To guard against any bias toward advocating telemedicine, we stated to respondents at the beginning of the interview that we wanted their honest observations about telemedicine and that their responses would be confidential. We confirmed their observations throughout the interview. Also, before analyzing the data we noted our own bias and preconceptions toward telemedicine, so we could consciously avoid them while reviewing the data.41
Study staff transcribed the interviews verbatim and entered them into a computer database program, Ethnograph, which was designed to help organize textual material.42 We divided interviews by technology type—videoconferencing versus the computer component—and made an initial template analysis to organize and code the data.43 The investigators’ multiple readings of the interviews led to further revisions of the codes until consensus was reached on the identification of salient issues or themes.44,45 The coding scheme and the salient themes were then reviewed independently by a panel of information specialists and health care providers from nursing and medicine who were familiar with the demonstration project. The panel represented individuals with expertise in informatics and qualitative methods.
Quantitative outcome data were also obtained for each participant. Between March 1998 and February 1999, file servers in each county automatically collected data on use of the Web (number of pages accessed) and E-mail (number sent and received) through the workstation. The content of E-mails remained confidential.
Results
We completed 57 interviews. Thirteen were with physicians (9 men, 4 women) averaging 52 years of age and 19 years in rural practice. Eight were family practice physicians; 4 were in internal medicine; and one physician was in general surgery.

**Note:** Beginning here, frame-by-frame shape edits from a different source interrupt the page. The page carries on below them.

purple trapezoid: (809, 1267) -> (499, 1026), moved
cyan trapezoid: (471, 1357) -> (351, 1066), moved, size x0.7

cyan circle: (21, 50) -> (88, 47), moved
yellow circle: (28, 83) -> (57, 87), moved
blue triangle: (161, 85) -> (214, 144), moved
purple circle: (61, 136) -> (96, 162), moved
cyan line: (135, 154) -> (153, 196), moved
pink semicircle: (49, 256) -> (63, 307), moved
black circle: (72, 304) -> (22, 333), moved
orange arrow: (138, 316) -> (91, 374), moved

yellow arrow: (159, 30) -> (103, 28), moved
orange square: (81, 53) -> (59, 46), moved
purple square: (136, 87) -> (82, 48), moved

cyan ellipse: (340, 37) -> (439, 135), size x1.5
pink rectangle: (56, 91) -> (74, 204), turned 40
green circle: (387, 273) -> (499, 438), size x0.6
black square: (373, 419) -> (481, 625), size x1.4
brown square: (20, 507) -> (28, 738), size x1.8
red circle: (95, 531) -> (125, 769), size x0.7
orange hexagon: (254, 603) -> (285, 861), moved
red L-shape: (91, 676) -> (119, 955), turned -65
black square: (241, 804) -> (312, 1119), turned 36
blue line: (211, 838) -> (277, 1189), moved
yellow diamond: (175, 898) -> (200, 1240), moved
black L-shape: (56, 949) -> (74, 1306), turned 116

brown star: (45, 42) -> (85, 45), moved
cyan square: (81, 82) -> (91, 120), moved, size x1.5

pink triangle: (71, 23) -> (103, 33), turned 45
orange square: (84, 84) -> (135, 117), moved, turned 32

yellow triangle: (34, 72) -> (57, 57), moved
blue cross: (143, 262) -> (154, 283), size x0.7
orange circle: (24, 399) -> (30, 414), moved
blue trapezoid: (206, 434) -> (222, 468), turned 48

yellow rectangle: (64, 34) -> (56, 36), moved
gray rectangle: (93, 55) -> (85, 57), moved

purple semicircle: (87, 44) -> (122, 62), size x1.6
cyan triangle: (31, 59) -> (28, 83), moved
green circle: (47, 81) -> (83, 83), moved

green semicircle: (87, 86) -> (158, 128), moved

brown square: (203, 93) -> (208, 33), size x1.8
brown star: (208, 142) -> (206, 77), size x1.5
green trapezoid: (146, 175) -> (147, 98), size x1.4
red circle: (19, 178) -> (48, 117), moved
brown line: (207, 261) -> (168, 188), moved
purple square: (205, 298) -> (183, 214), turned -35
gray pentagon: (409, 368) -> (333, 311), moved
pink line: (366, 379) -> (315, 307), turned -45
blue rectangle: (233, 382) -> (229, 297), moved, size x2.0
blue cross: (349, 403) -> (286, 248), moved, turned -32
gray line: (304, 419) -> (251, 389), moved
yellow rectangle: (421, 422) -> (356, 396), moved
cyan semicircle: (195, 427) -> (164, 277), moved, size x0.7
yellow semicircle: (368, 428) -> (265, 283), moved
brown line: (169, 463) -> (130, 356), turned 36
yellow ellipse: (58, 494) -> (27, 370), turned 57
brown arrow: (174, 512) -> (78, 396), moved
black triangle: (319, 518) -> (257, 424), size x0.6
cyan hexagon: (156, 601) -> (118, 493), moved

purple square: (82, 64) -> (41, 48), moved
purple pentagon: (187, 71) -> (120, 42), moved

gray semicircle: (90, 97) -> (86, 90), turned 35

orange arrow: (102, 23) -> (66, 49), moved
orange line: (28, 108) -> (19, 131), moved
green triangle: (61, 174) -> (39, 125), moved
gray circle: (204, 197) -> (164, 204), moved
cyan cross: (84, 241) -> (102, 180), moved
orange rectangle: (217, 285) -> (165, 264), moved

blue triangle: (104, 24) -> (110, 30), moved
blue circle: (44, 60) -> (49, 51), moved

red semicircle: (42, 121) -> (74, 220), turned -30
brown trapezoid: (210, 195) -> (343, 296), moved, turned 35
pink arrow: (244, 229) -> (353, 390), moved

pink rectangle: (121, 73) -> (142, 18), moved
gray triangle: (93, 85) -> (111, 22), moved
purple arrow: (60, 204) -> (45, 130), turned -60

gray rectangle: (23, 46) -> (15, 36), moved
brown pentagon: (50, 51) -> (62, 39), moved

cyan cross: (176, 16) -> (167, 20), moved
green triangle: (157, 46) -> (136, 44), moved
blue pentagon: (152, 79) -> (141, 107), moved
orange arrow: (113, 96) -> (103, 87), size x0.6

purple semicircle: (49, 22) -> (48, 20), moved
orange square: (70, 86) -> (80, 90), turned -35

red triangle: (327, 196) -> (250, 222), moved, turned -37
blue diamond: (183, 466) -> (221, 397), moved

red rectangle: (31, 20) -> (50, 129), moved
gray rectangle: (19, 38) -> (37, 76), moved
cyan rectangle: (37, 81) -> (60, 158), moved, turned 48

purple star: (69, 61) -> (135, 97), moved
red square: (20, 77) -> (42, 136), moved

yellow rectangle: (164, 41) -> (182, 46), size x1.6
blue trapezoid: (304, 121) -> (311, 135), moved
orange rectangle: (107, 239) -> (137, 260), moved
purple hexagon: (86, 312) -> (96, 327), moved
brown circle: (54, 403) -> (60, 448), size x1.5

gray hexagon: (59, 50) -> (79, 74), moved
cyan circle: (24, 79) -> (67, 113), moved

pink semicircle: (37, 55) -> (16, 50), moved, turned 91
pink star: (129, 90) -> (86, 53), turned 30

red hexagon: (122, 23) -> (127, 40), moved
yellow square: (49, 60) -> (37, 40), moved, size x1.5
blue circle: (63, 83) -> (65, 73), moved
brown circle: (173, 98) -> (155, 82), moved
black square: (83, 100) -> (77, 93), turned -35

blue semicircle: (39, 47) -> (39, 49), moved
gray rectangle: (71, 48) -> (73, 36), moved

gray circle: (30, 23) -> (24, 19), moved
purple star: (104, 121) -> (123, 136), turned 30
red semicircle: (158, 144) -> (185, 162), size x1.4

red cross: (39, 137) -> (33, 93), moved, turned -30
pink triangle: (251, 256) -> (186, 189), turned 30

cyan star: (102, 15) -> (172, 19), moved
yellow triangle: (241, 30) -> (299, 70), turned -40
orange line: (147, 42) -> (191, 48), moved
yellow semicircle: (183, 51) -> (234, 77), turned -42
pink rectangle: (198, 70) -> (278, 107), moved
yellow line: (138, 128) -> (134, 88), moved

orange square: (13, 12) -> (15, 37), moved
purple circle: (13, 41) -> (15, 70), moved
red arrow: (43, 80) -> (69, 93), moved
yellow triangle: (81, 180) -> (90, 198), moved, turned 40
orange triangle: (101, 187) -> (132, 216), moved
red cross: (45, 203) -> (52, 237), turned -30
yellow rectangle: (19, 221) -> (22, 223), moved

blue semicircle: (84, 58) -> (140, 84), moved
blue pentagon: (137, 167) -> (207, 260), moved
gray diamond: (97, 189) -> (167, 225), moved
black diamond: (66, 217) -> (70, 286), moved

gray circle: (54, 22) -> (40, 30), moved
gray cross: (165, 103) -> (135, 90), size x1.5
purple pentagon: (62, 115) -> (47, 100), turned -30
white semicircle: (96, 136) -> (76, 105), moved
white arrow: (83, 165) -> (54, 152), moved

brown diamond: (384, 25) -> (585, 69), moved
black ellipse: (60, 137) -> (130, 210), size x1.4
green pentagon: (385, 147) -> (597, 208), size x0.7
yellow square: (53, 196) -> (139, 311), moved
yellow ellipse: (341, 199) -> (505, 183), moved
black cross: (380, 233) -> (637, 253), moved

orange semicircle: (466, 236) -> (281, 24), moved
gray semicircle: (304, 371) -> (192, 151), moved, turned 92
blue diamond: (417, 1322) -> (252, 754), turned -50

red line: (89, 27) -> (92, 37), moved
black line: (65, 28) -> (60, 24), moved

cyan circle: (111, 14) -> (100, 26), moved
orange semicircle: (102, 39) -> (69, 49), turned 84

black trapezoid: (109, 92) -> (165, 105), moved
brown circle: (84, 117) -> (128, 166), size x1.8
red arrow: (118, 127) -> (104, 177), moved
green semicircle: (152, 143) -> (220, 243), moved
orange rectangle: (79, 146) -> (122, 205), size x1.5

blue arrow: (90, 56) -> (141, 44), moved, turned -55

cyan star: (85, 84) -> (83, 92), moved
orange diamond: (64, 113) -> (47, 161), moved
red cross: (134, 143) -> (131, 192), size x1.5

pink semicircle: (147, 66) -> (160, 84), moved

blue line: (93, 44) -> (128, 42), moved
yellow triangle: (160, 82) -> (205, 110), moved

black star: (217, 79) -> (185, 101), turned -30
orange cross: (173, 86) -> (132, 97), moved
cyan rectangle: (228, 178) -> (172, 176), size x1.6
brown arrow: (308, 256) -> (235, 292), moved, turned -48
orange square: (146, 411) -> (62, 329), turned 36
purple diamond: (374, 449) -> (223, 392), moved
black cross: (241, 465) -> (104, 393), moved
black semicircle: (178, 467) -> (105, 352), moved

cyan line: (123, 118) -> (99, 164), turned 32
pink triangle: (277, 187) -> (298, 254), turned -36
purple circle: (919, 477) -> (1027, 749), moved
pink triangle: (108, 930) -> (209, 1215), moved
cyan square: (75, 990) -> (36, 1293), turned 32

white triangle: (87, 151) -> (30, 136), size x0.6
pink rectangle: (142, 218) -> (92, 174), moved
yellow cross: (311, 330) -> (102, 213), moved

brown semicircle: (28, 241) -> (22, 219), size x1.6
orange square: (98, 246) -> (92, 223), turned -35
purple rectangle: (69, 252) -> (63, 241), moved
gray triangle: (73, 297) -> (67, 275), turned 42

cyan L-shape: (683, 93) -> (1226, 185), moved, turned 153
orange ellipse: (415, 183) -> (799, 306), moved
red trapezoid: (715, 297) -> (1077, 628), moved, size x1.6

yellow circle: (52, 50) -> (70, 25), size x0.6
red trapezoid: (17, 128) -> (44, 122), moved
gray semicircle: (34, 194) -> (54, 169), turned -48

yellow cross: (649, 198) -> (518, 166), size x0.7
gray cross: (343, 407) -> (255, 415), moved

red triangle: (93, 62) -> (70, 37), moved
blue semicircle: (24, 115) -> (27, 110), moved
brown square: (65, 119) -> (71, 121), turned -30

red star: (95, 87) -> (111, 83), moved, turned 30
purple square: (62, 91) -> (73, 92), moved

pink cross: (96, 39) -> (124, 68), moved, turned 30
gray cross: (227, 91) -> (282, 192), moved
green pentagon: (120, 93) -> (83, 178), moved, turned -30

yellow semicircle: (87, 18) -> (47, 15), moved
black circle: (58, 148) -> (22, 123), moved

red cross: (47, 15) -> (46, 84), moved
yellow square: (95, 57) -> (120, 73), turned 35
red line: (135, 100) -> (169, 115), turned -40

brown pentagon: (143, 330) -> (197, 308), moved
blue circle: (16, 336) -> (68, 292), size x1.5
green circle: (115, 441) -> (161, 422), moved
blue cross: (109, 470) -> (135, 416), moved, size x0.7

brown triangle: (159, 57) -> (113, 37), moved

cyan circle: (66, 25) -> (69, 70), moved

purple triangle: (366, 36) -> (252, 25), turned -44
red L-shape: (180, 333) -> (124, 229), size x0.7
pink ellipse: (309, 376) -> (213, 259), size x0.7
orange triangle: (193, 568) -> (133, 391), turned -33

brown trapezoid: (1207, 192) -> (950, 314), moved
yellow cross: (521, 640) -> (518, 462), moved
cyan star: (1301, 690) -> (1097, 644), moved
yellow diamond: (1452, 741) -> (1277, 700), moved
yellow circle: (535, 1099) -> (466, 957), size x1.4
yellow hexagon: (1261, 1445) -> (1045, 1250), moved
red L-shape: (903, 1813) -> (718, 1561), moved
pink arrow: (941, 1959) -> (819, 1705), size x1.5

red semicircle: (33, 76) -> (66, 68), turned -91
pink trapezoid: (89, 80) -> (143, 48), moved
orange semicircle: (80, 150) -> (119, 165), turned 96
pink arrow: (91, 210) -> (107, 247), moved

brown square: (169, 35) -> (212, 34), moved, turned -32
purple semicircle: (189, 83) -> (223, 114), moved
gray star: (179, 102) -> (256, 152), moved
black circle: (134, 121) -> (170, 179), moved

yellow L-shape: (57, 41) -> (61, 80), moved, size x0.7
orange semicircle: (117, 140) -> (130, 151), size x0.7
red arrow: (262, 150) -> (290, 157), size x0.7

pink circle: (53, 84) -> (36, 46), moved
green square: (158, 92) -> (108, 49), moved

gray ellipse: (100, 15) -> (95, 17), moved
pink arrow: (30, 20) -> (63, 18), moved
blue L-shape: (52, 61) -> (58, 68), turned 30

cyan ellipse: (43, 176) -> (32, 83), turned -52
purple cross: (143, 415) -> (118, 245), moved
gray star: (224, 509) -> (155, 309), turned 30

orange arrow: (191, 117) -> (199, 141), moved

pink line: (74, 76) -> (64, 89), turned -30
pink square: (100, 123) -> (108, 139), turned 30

Twenty interviews were with nurses or nurse practitioners (17 women, 3 men) averaging 43 years of age and 15 years in rural practice. Twenty-four interviews were with the administrative staff (18 women, 6 men) averaging 45 years of age and 14 years in administration. Before the implementation of telemedicine, all of the participants had minimal experience with information technology.
Those practices that were affiliated with a public tertiary care center had higher telemedicine use than those in private practices, although the overall use level would be considered low. For example, the monthly average number of E-mail messages sent from practices that were affiliated with a public tertiary care center was 25.6, while for those in private practice the average was 11.3. For E-mail messages received, the monthly average was 48.8 and 20.2, respectively. Nine of the 13 physicians used the Web, and those affiliated with the tertiary care center used it far more than those in private practice. A yearly total of 8140 visits to a single Web page was recorded for those affiliated with the tertiary care center (mean = 22.3 per day) compared with a yearly total of 734 visits to a single Web page for those in private practice (mean = 2.01 per day; P=.111). Computer use was also higher for the 4 practice sites that had a nurse practitioner.
Data were systematically gathered on the use of the videoconferencing system. However, the majority of the data represent regular dermatology or psychiatric clinics that were conducted between university physicians and patients from the rural site. The rural physicians rarely participated.
Interviews and other data yielded 6 themes related to the care providers’ receptivity to technologic change: turf, efficacy, practice context, apprehension, time to learn, and ownership. Each of these themes applies to the computer and video components of telemedicine, and each may operate as a perceived barrier or facilitator of change, depending on the provider in question. Some providers saw telemedicine as a welcome opportunity to learn, and others were resistant. The themes inevitably overlap at times, because we were qualitatively assessing the social context in which technologic changes take place.
Turf
This theme summarizes our findings from care providers who perceived telemedicine as a threat to their livelihood or professional autonomy or both. Health care practices are enmeshed in networks of social relationships. Satellite practices with direct ties to larger health care systems employ patterns of referral and consultation as part of the larger system. Private practices are autonomous units that have relationships with other providers and systems based on patterns of referral and consultation initiated by the physician.
Purveyors of telemedicine may assume that simply making this technology available will somehow persuade providers to automatically accept it and use it successfully.46 However, some rural physicians see telemedicine as an intrusion on their territory by the urban tertiary care center.47
Although some participants affiliated with the tertiary center saw the technology as a “good thing…it was nice to be connected to a big university,” others, particularly those in private practice, saw it as a potential threat to their sense of competency, autonomy, and livelihood.37 One office staff participant in a private practice remarked on the perception among the rural providers that they “are not seen as practicing their craft correctly, that they’re not up to speed, and that’s why this [telemedicine] has come out here.”